### [Exercise prompt]
Search the data for the string "Umzugsservice" and copy each line in which it appears.

Start of Block

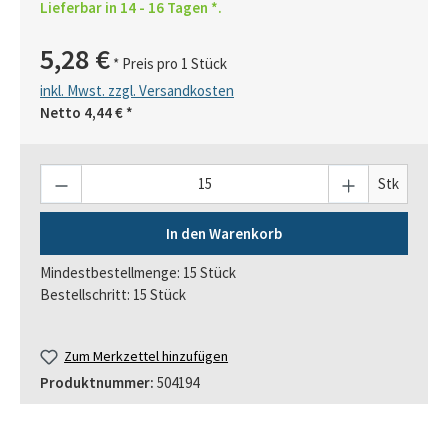
Lieferbar in 14 - 16 Tagen *.
5,28 €
* Preis pro 1 Stück
inkl. Mwst. zzgl. Versandkosten
Netto
4,44 €
*
Anzahl
Stk
In den Warenkorb
Mindestbestellmenge: 15 Stück
Bestellschritt: 15 Stück
Zum Merkzettel hinzufügen
Produktnummer:
504194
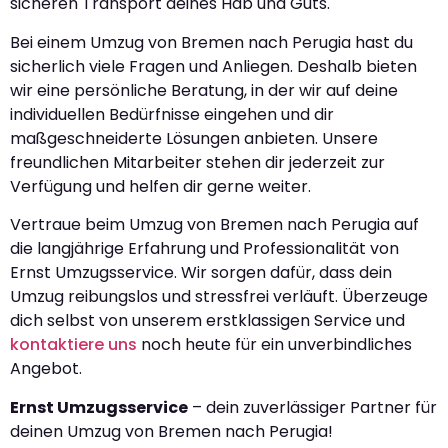
sicheren Transport deines Hab und Guts.
Bei einem Umzug von Bremen nach Perugia hast du
sicherlich viele Fragen und Anliegen. Deshalb bieten
wir eine persönliche Beratung, in der wir auf deine
individuellen Bedürfnisse eingehen und dir
maßgeschneiderte Lösungen anbieten. Unsere
freundlichen Mitarbeiter stehen dir jederzeit zur
Verfügung und helfen dir gerne weiter.
Vertraue beim Umzug von Bremen nach Perugia auf
die langjährige Erfahrung und Professionalität von
Ernst Umzugsservice. Wir sorgen dafür, dass dein
Umzug reibungslos und stressfrei verläuft. Überzeuge
dich selbst von unserem erstklassigen Service und
kontaktiere uns
noch heute für ein unverbindliches
Angebot.
Ernst Umzugsservice
– dein zuverlässiger Partner für
deinen Umzug von Bremen nach Perugia!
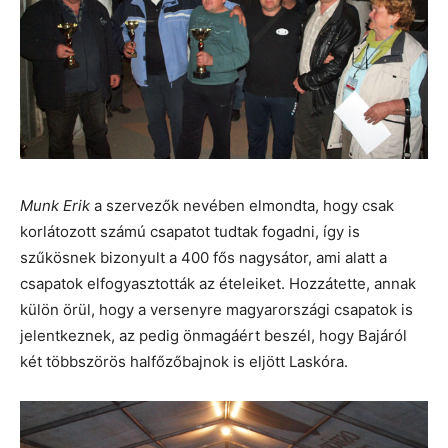
Munk Erik
a szervezők nevében elmondta, hogy csak
korlátozott számú csapatot tudtak fogadni, így is
szűkösnek bizonyult a 400 fős nagysátor, ami alatt a
csapatok elfogyasztották az ételeiket. Hozzátette, annak
külön örül, hogy a versenyre magyarországi csapatok is
jelentkeznek, az pedig önmagáért beszél, hogy Bajáról
két többszörös halfőzőbajnok is eljött Laskóra.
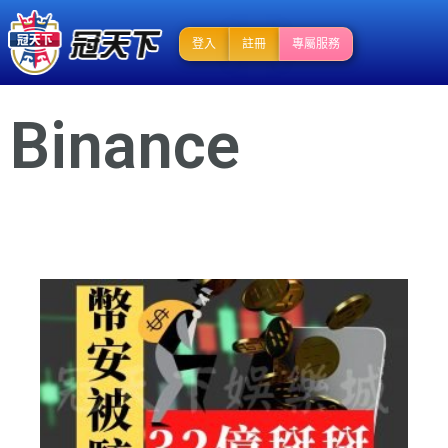
登入
註冊
專屬服務
Binance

End of Block

### [Answer for the task]
Ernst Umzugsservice. Wir sorgen dafür, dass dein
Ernst Umzugsservice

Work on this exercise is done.